**Task brief:** Output all of the data exactly, keeping any images out of the copy.

**Source material:**
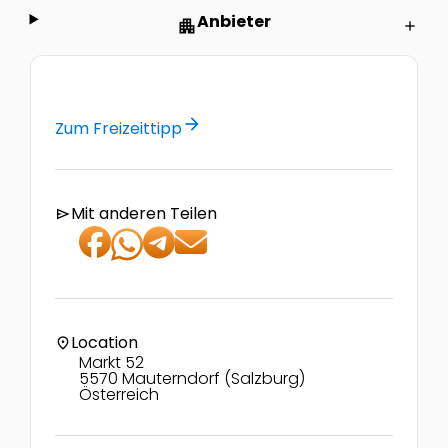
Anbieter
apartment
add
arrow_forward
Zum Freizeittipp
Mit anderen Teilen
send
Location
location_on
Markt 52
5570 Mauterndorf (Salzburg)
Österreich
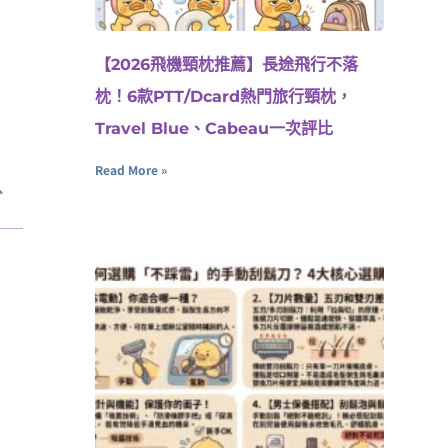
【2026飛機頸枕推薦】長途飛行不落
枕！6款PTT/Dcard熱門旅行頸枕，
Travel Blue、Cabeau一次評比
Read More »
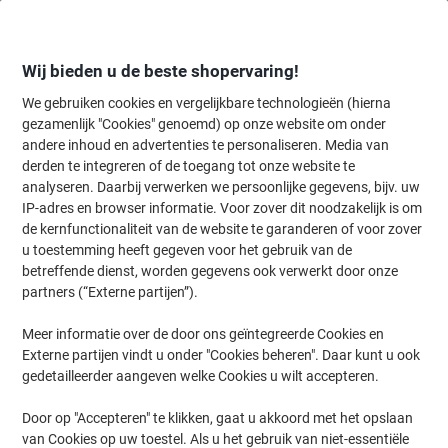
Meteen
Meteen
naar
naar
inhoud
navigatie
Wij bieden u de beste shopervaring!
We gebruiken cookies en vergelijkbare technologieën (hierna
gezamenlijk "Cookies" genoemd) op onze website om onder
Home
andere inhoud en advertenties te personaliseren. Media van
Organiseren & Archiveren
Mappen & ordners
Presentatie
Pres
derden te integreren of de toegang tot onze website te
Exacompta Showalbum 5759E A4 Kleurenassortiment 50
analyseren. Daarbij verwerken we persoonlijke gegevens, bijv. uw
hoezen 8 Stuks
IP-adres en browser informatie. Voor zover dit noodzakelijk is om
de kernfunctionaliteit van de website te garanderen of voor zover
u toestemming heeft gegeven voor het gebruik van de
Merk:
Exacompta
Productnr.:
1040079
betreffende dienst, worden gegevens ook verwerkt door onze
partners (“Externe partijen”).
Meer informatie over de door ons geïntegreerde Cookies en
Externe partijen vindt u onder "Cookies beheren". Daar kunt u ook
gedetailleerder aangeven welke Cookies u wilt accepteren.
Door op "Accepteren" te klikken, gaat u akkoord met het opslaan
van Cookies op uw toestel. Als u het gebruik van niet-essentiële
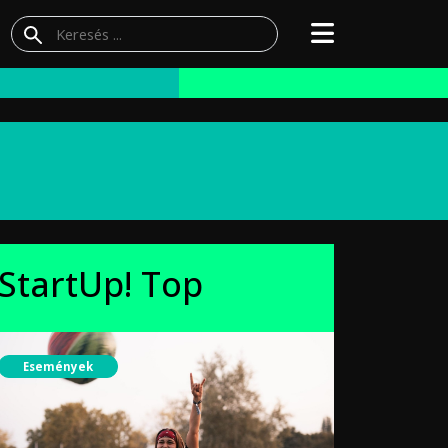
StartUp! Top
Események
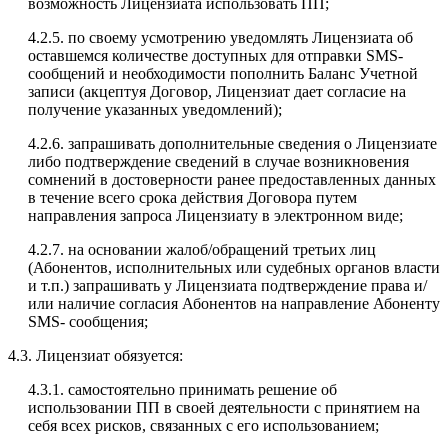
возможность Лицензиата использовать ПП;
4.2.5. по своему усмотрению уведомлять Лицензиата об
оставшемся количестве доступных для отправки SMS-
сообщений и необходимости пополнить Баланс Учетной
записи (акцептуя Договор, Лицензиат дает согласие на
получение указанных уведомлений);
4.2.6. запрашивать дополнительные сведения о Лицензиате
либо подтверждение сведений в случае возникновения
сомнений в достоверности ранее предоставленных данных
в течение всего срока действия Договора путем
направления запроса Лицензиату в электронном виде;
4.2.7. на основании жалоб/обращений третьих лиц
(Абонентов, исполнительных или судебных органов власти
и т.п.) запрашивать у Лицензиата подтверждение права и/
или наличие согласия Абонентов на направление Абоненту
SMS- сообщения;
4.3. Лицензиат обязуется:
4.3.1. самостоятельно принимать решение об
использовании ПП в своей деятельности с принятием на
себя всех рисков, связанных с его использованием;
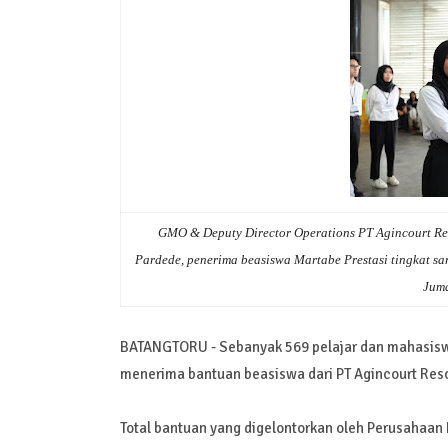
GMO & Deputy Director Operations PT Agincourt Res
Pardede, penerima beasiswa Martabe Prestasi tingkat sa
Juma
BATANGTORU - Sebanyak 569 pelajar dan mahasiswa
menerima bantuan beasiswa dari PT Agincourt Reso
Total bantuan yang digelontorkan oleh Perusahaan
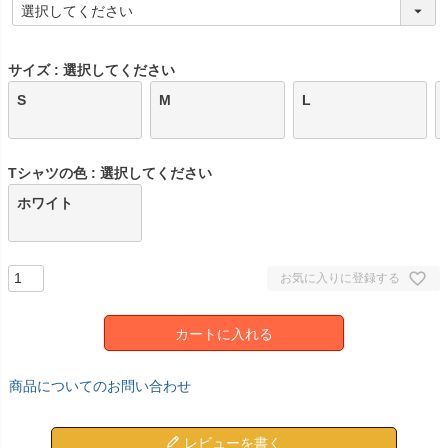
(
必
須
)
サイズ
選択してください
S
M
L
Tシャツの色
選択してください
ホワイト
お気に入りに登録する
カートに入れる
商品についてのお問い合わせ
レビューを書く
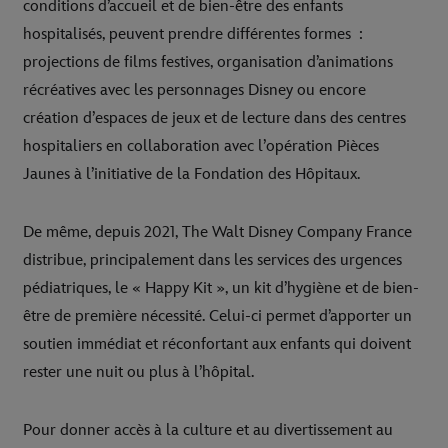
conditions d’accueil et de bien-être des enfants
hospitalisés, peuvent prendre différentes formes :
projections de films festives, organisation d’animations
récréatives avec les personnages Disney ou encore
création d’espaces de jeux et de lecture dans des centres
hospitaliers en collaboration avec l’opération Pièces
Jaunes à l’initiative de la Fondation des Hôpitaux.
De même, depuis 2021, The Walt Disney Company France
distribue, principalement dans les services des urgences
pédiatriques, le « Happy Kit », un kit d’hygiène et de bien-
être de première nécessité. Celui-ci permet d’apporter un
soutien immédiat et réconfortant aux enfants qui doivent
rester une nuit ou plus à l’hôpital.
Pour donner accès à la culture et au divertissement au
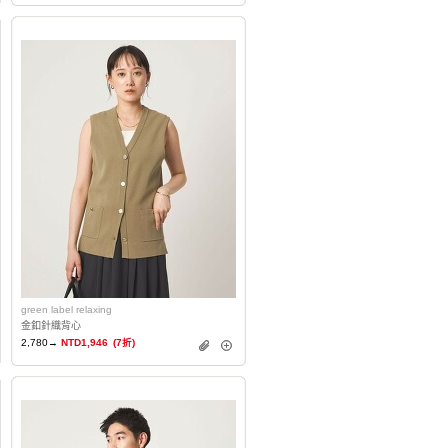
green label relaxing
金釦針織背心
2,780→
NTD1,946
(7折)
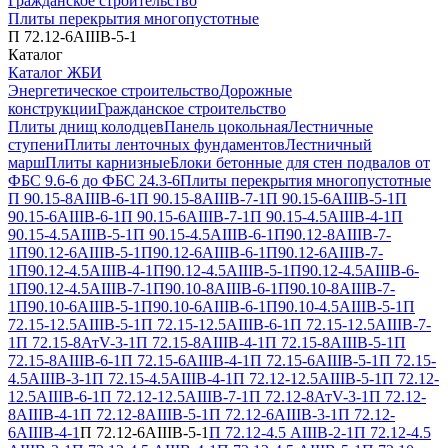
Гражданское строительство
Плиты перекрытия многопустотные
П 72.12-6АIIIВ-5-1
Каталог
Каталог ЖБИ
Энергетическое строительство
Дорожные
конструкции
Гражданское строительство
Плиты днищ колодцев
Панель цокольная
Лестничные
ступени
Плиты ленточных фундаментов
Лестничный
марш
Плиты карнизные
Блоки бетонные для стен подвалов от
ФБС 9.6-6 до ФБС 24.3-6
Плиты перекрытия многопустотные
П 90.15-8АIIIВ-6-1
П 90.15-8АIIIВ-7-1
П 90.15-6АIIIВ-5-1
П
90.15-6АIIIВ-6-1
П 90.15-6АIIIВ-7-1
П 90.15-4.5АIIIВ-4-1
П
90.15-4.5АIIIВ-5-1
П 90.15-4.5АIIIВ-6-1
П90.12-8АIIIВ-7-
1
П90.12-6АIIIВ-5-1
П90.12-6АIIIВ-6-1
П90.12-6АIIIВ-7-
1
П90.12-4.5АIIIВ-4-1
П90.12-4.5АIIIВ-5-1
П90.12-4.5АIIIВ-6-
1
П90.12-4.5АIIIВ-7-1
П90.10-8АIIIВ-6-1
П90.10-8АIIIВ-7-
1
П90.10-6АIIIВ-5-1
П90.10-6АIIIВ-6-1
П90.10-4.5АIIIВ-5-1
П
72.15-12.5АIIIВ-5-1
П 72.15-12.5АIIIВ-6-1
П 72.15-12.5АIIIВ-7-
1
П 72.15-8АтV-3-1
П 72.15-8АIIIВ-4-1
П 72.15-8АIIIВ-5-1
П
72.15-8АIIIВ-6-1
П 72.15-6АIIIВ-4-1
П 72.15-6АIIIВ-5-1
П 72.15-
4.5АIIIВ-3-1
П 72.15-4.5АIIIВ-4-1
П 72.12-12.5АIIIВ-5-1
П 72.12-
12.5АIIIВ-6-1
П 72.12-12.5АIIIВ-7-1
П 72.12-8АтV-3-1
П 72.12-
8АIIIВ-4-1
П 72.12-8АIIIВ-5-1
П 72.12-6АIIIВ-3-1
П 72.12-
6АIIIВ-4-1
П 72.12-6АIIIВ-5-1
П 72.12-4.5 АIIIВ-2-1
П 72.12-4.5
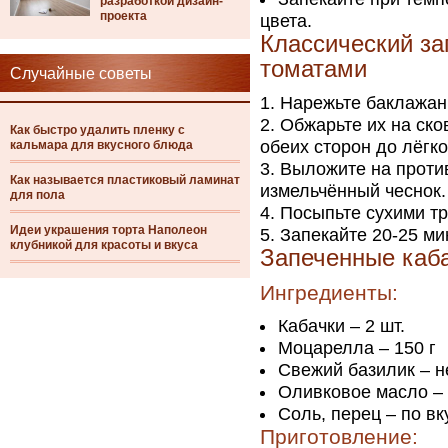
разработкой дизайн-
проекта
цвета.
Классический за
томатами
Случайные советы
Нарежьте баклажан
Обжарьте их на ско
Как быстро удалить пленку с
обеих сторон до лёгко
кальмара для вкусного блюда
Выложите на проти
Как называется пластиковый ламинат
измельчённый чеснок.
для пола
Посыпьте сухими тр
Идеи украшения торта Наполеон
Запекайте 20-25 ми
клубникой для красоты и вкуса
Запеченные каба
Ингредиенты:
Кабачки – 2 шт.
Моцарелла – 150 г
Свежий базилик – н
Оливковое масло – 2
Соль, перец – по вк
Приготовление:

**Exercise solution:**
Anbieter
apartment
add
arrow_forward
Zum Freizeittipp
Mit anderen Teilen
send
Location
location_on
Markt 52
5570 Mauterndorf (Salzburg)
Österreich
【2026飛機頸枕推薦】長途飛行不落
枕！6款PTT/Dcard熱門旅行頸枕，
Travel Blue、Cabeau一次評比
Read More »
Meteen
Meteen
naar
naar
inhoud
navigatie
Wij bieden u de beste shopervaring!
We gebruiken cookies en vergelijkbare technologieën (hierna
gezamenlijk "Cookies" genoemd) op onze website om onder
Home
andere inhoud en advertenties te personaliseren. Media van
Organiseren & Archiveren
Mappen & ordners
Presentatie
Pres
derden te integreren of de toegang tot onze website te
Exacompta Showalbum 5759E A4 Kleurenassortiment 50
analyseren. Daarbij verwerken we persoonlijke gegevens, bijv. uw
hoezen 8 Stuks
IP-adres en browser informatie. Voor zover dit noodzakelijk is om
de kernfunctionaliteit van de website te garanderen of voor zover
u toestemming heeft gegeven voor het gebruik van de
Merk:
Exacompta
Productnr.:
1040079
betreffende dienst, worden gegevens ook verwerkt door onze
partners (“Externe partijen”).
Meer informatie over de door ons geïntegreerde Cookies en
Externe partijen vindt u onder "Cookies beheren". Daar kunt u ook
gedetailleerder aangeven welke Cookies u wilt accepteren.
Door op "Accepteren" te klikken, gaat u akkoord met het opslaan
van Cookies op uw toestel. Als u het gebruik van niet-essentiële
StartUp! Top
Események
возможность Лицензиата использовать ПП;
4.2.5. по своему усмотрению уведомлять Лицензиата об
оставшемся количестве доступных для отправки SMS-
сообщений и необходимости пополнить Баланс Учетной
записи (акцептуя Договор, Лицензиат дает согласие на
получение указанных уведомлений);
4.2.6. запрашивать дополнительные сведения о Лицензиате
либо подтверждение сведений в случае возникновения
сомнений в достоверности ранее предоставленных данных
в течение всего срока действия Договора путем
направления запроса Лицензиату в электронном виде;
4.2.7. на основании жалоб/обращений третьих лиц
(Абонентов, исполнительных или судебных органов власти
и т.п.) запрашивать у Лицензиата подтверждение права и/
или наличие согласия Абонентов на направление Абоненту
SMS- сообщения;
4.3. Лицензиат обязуется:
4.3.1. самостоятельно принимать решение об
использовании ПП в своей деятельности с принятием на
себя всех рисков, связанных с его использованием;
GMO & Deputy Director Operations PT Agincourt Res
Pardede, penerima beasiswa Martabe Prestasi tingkat sa
Juma
BATANGTORU - Sebanyak 569 pelajar dan mahasiswa
menerima bantuan beasiswa dari PT Agincourt Reso
Total bantuan yang digelontorkan oleh Perusahaan
(
必
須
)
サイズ
選択してください
S
M
L
Tシャツの色
選択してください
ホワイト
お気に入りに登録する
カートに入れる
商品についてのお問い合わせ
レビューを書く
conditions d’accueil et de bien-être des enfants
hospitalisés, peuvent prendre différentes formes :
projections de films festives, organisation d’animations
récréatives avec les personnages Disney ou encore
création d’espaces de jeux et de lecture dans des centres
hospitaliers en collaboration avec l’opération Pièces
Jaunes à l’initiative de la Fondation des Hôpitaux.
De même, depuis 2021, The Walt Disney Company France
distribue, principalement dans les services des urgences
pédiatriques, le « Happy Kit », un kit d’hygiène et de bien-
être de première nécessité. Celui-ci permet d’apporter un
soutien immédiat et réconfortant aux enfants qui doivent
rester une nuit ou plus à l’hôpital.
Pour donner accès à la culture et au divertissement au
green label relaxing
金釦針織背心
2,780→
NTD1,946
(7折)
Гражданское строительство
Плиты перекрытия многопустотные
П 72.12-6АIIIВ-5-1
Каталог
Каталог ЖБИ
Энергетическое строительство
Дорожные
конструкции
Гражданское строительство
Плиты днищ колодцев
Панель цокольная
Лестничные
ступени
Плиты ленточных фундаментов
Лестничный
марш
Плиты карнизные
Блоки бетонные для стен подвалов от
ФБС 9.6-6 до ФБС 24.3-6
Плиты перекрытия многопустотные
П 90.15-8АIIIВ-6-1
П 90.15-8АIIIВ-7-1
П 90.15-6АIIIВ-5-1
П
90.15-6АIIIВ-6-1
П 90.15-6АIIIВ-7-1
П 90.15-4.5АIIIВ-4-1
П
90.15-4.5АIIIВ-5-1
П 90.15-4.5АIIIВ-6-1
П90.12-8АIIIВ-7-
1
П90.12-6АIIIВ-5-1
П90.12-6АIIIВ-6-1
П90.12-6АIIIВ-7-
1
П90.12-4.5АIIIВ-4-1
П90.12-4.5АIIIВ-5-1
П90.12-4.5АIIIВ-6-
1
П90.12-4.5АIIIВ-7-1
П90.10-8АIIIВ-6-1
П90.10-8АIIIВ-7-
1
П90.10-6АIIIВ-5-1
П90.10-6АIIIВ-6-1
П90.10-4.5АIIIВ-5-1
П
72.15-12.5АIIIВ-5-1
П 72.15-12.5АIIIВ-6-1
П 72.15-12.5АIIIВ-7-
1
П 72.15-8АтV-3-1
П 72.15-8АIIIВ-4-1
П 72.15-8АIIIВ-5-1
П
72.15-8АIIIВ-6-1
П 72.15-6АIIIВ-4-1
П 72.15-6АIIIВ-5-1
П 72.15-
4.5АIIIВ-3-1
П 72.15-4.5АIIIВ-4-1
П 72.12-12.5АIIIВ-5-1
П 72.12-
12.5АIIIВ-6-1
П 72.12-12.5АIIIВ-7-1
П 72.12-8АтV-3-1
П 72.12-
8АIIIВ-4-1
П 72.12-8АIIIВ-5-1
П 72.12-6АIIIВ-3-1
П 72.12-
6АIIIВ-4-1
П 72.12-6АIIIВ-5-1
П 72.12-4.5 АIIIВ-2-1
П 72.12-4.5
разработкой дизайн-
проекта
цвета.
Классический за
томатами
Случайные советы
Нарежьте баклажан
Обжарьте их на ско
Как быстро удалить пленку с
обеих сторон до лёгко
кальмара для вкусного блюда
Выложите на проти
Как называется пластиковый ламинат
измельчённый чеснок.
для пола
Посыпьте сухими тр
Идеи украшения торта Наполеон
Запекайте 20-25 ми
клубникой для красоты и вкуса
Запеченные каба
Ингредиенты:
Кабачки – 2 шт.
Моцарелла – 150 г
Свежий базилик – н
Оливковое масло – 2
Соль, перец – по вк
Приготовление:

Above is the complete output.